Toys "R" Us management has informed its 33,000 employees that the company plans to close down all of its U.S. locations. The news follows the company's declaration of bankruptcy last September.

"The Toys 'R' Us bankruptcy is huge. It's a lot of locations," said John Tipton, a real estate partner at Allen Matkins in Century City. The answer for what to do with these spaces "will not be one-size-fits-all," he said.

Tipton can envision some locations becoming part of mixed-use developments. He points to changes underway at the Westside Pavilion as an example of this trend. The West Los Angeles shopping mall is transitioning into a place where offices, dining, a movie theater and shops will exist side by side. 

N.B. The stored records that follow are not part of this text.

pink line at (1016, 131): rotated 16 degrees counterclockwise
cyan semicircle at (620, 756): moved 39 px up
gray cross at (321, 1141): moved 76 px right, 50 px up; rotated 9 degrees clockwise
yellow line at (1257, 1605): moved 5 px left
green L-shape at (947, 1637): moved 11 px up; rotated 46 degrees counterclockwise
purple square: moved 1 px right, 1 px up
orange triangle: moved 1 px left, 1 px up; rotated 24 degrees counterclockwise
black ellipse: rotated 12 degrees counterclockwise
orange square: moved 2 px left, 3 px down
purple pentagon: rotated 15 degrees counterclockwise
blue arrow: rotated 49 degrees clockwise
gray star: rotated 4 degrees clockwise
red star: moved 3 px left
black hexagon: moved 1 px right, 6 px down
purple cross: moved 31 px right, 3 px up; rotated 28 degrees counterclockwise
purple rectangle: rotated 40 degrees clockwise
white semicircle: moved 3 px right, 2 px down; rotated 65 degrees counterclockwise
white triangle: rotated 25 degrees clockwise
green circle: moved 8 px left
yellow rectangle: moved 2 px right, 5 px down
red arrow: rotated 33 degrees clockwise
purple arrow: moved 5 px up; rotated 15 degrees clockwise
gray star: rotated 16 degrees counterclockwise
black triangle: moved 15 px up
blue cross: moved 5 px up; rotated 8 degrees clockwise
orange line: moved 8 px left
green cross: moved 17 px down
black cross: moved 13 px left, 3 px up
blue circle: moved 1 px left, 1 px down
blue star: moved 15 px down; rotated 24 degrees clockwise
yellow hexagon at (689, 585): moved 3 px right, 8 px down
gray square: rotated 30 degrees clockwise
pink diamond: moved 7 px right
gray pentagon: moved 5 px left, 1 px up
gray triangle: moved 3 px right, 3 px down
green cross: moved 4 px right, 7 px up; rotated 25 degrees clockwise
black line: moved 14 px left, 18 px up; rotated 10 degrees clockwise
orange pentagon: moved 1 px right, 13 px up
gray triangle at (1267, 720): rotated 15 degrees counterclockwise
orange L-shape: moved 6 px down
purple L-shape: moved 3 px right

Still, he said some big box retailers may still want to move into former  Toys "R" Us stores. "Retail is clearly overbuilt, but it's not going away," Tipton said. However, he thinks locations in certain areas may have a tough time finding new tenants. 

"When you get into some of the suburban locations, where there isn't that demand, and there's just too much supply, some of those locations may sit fallow for quite some time," he said. 

The UCLA Anderson School of Management's Jerry Nickelsburg helped conduct a recent survey gauging how developers are feeling about commercial real estate prospects in California. Released in January, the survey found sentiment was generally positive, especially after passage of the GOP tax cuts. 

The one dark cloud was retail. Nickelsburg said the reasons why are familiar. Consumers today are less willing to take the time to go to a shopping center and hunt for an item they could more easily buy online. Brick-and-mortar retailers need to offer customers something more than the item itself, he said.

"Experiential retail — where you are going into a store, you are meeting a clerk who's very knowledgable, where there's something worth going to the store for — that is the part of retail that seems to be pretty solid," Nickelsburg said.